With the school year almost upon us, now is a good time to ensure your child is up to date with his/her immunizations, as there have been some recent changes to the vaccine schedule and to to recommendations
regarding vaccines for travel.
Although many infectious diseases are at historically low levels here in the U.S. and elsewhere in the world, there are many areas where vaccine-preventable diseases are still endemic. We live in an increasingly mobile world, and with air travel so common, a person with an infectious disease can unwittingly expose many people both on the aircraft and in the airport terminal.
Measles is a perfect example. According to the Centers for Disease Control and Prevention, measles was declared eliminated in the U.S. in 2000. However, there are sporadic cases appearing — almost all imported from overseas by unvaccinated or undervaccinated travelers returning to the U.S. from visiting endemic areas.
Last year, there were 17 outbreaks in various communities in the U.S.
Europe has experienced a dramatic increase in measles cases, including the U.K., France, Spain and Italy. There is now a recommendation that U.S. citizens traveling to Europe are vaccinated against measles.
Generally, the measles vaccine is given to children starting at 12 months of age, but for international travel, the recommendation is to vaccinate starting at 6 months of age.
Pertussis, or whooping cough, is another vaccine-preventable disease that is making a comeback, especially in California. In adults, the illness presents as a chronic cough, but in young infants, it can cause respiratory failure and sometimes death.

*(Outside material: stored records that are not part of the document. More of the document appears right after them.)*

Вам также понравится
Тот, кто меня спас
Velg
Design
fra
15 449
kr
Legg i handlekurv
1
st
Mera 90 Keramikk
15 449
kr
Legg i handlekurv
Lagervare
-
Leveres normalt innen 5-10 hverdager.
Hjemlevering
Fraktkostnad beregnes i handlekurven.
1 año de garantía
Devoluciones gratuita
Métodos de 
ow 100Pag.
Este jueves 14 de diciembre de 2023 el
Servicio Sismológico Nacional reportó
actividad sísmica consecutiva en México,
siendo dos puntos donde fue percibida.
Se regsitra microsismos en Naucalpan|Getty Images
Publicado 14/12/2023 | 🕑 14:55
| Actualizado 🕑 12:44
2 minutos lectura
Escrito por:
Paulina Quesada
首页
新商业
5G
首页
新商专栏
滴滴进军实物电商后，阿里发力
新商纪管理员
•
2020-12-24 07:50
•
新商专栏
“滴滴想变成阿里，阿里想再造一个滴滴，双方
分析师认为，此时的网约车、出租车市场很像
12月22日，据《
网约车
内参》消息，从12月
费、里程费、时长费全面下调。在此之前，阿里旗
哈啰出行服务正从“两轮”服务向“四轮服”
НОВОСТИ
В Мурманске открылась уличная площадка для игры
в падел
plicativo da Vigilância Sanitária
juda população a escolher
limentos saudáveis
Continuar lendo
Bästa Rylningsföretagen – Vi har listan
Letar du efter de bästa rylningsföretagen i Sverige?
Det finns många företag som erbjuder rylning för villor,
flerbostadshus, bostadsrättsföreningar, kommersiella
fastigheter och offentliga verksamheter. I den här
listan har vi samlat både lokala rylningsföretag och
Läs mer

Because immunity wanes as a person gets older, there is now a recommended dose of pertussis- containing vaccination (generally given as
tetanus, diphtheria, acellular pertussis combination) for adolescents and adults in lieu of the previously given tetanus booster.
Some parents question whether they should vaccinate their child, especially because disease rates are so low.
Children and adults are protected by “herd immunity” when there is a high rate of vaccination. If most people are immune to a certain disease, the disease cannot get a foothold in that community of people. However, there is a tipping point.
When enough people are not immunized and herd immunity lessens, the disease has a way in.
And, keep in mind, some people cannot be immunized.
Young infants are too young to have received certain vaccines and have not had all booster doses. Adults and children with immune suppression (long-term steroid use, taking certain medication, receiving chemotherapy for cancer, infected with HIV) cannot make enough antibodies to fight some diseases.
Another factor that determines herd immunity is that no vaccine is 100 percent effective; even fully vaccinated populations may have protective antibody levels of only 85 to 95 percent, depending on the disease.
Vaccination remains one of the most successful public health stories of the 20th century.
A recent article in the New England Journal of Medicine, titled “What We Don’t See,” discusses the impact of infectious diseases in children over the past 200 years. This is found at www.nejm.org. Other helpful websites that can answer questions about vaccines are
www.cdc.gov,www.immunize.org and the Children’s Hospital of Philadelphia website, at www.chop.edu. Enjoy these last few weeks of summer safely!
Dr. David Coggins is a pediatrician with the Geisinger Gray’s Woods practice and is on the medical staff at Mount Nittany Medical Center.